(ABOUT THIS TASK)
Find every line below with the word "votre". Then give only how many there are.

---------- AVAILABLE RECORDS

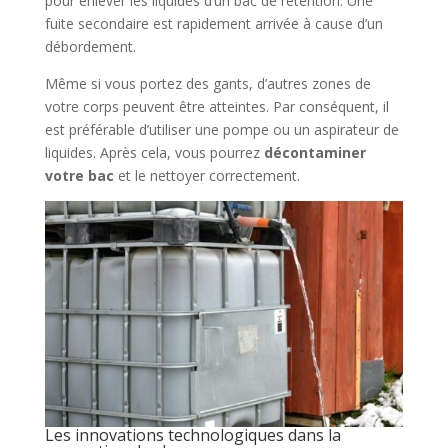
pour enlever les liquides d’un bac de rétention. Une
fuite secondaire est rapidement arrivée à cause d’un
débordement.
Même si vous portez des gants, d’autres zones de
votre corps peuvent être atteintes. Par conséquent, il
est préférable d’utiliser une pompe ou un aspirateur de
liquides. Après cela, vous pourrez
décontaminer
votre bac
et le nettoyer correctement.
Les innovations technologiques dans la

--------------------

(ANSWER SECTION)
2